Oral surgery is the branch of dentistry that deals with tooth extraction. Your own dentist will usually perform your extractions, but in some cases, you may be referred to our oral surgeon. The removal of impacted teeth, wisdom teeth, bone grafting, as well as the exposure of misplaced teeth, are among the more complex treatments. These situations frequently require a minor surgical procedure, but in the hands of an experienced surgeon, this is usually simple and should not cause concern.
Areas of oral surgery
Extractions and surgical extractions
Some teeth that are severely decayed or broken down cannot be saved. This is also true for some teeth that are surrounded by advanced gum disease, to the point where the tooth is no longer repairable. If these teeth are left in place, they can cause pain, infection, abscesses, and the spread of gum disease. As a result, they must be extracted in order to avoid such problems.
For teeth that are already broken right down to the gum level, a “surgical” extraction is required to remove the teeth. This entails making a small nick in the gum to expose the tooth so that it can be removed completely.
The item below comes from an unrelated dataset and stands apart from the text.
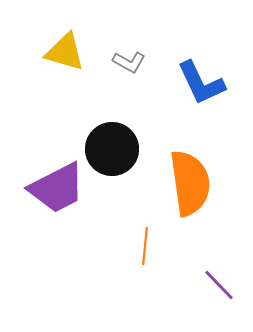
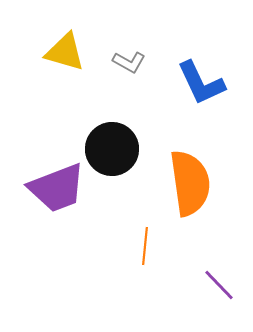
purple trapezoid: rotated 6 degrees clockwise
This is a very simple procedure that is usually performed under local anaesthesia (with an injection).
Where appropriate, this procedure can be performed under sedation (see nervous patients section) or under general anesthesia.
Wisdom tooth extractions
Many people need their wisdom teeth extracted because there isn’t enough room in their jaws for them to come through normally. When this occurs, the teeth occasionally begin to poke through the gum on their sides.
In other cases, the wisdom teeth are completely buried beneath the gum. In many of the cases mentioned above, wisdom teeth cause pain and infections because we can’t keep them clean when they’re below the gum line, so food gets trapped around them and infections develop.
What to expect after a tooth extraction
For most people, the recovery time after a tooth extraction is relatively short, ranging between seven and ten days until the gums fully heal. After the anesthesia wears off, patients may experience mild discomfort, which can be alleviated with over-the-counter pain relievers.
To avoid a dry socket, we strongly advise you to stop smoking until full recovery, eat soft foods only for a few days, and chew on the opposite side of your mouth. Within the first 24 hours after the extraction, avoid drinking with a straw, spitting, and sneezing (to the best of your ability).
What is a dry socket?
Dry socket is a condition that occurs when the gum fails to heal properly following tooth extraction. If there are no complications following the extraction, a blood clot forms in the place of the missing tooth and protects the nerves and bones, allowing the gum to heal. If this does not occur, the nerves and bone remain exposed inside the mouth, resulting in “dry socket.” This is why it is important not to rinse or spit at first to avoid disturbing the blood clot.